Sources in this Story

Pacheco’s Notable Accomplishments

Just four years after California became a state, Pacheco was elected one of its officials; he was voted San Obispo County judge in 1854. With his status as a California native and his proficiency in both Spanish and English, Pacheco appealed to the state’s longtime residents and new settlers alike.

Within three years Pacheco parlayed his local success into a seat on the state Senate in 1857 as a Democrat, winning re-election in 1861 as a member of the Union party and in 1869 as a Republican. Governor Leland Stanford made Pacheco a brigadier general in 1861, and he commanded the state militia’s First Brigade and formed the First Battalion of Native Cavalry of the California Volunteers. That cavalry was instrumental in disarming all non-Union military companies in Los Angeles County in 1862.

In addition, the governor nominated him as state treasurer in 1863, and he remained at that post until 1866. Pacheco became lieutenant governor in 1871, and during his term, he also served as prison warden at San Quentin.

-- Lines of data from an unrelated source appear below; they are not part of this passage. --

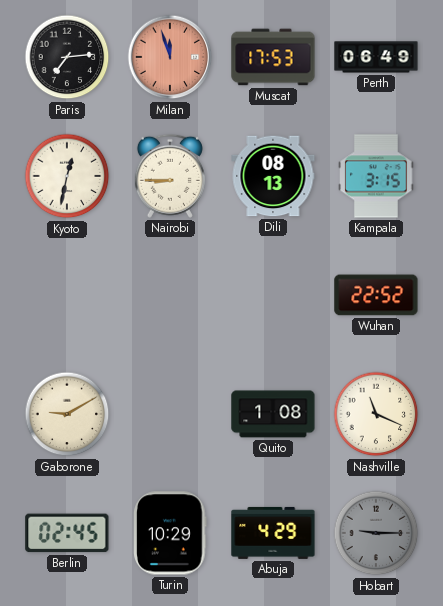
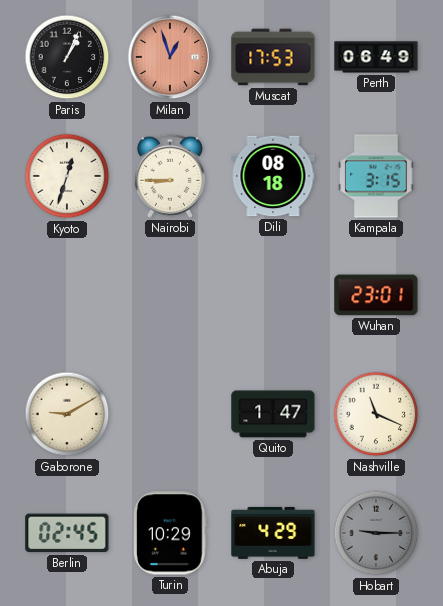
Paris: 7:14 -> 1:04
Milan: 11:57 -> 12:57
Kyoto: 12:32 -> 12:33
Dili: 08:13 -> 08:18
Wuhan: 22:52 -> 23:01
Quito: 1:08 -> 1:47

Governor Newton Booth was elected to the U.S. Senate in 1875, and Pacheco assumed the position of governor of California, making him the first and to date, the only Latino to hold that position in that state. After nine months spent as the 12th governor of California—during which time he pardoned 79 inmates and helped to develop the University of California—Pacheco ran for reelection as a member of the People’s Independent Party and lost.

The following year, Pacheco ran as a Republican for the United States House of Representatives and won by one vote—19,104 to 19,103. His opponent contested the election, but Pacheco was sworn in. He was appointed to the Committee on Public Lands and served for less than four months before the House Committee on Elections ruled that he had not won his election and gave his seat to his opponent.

Pacheco headed home to California but did not stay for long. Two years later, in 1879, he was reelected to the House, where he stayed for two terms. Although Hispanic officials had previously represented territories in the U.S. Congress, Pacheco was the first to represent a state. He was also the first Hispanic Representative to chair a committee, heading up the Committee on Private Land Claims.

The Rest of the Story

One of Pacheco’s claims to fame is his status as the only California governor to ever lasso a grizzly bear, a story that speaks to his love of ranching and the outdoors. After he retired from the House, Pacheco managed a large Mexican cattle ranch for five years. He also continued to serve his country as Envoy Extraordinary and Minister Plenipotentiary to the Central American States.

For much of the rest of his life, he remained in these roles, maintaining diplomatic relationships with the countries of Central and South America. Pacheco died January 23, 1899 in Oakland, California, at the age of 67, after suffering from liver trouble. Pacheco’s portrait now hangs in the United States Capitol Building in Washington, D.C.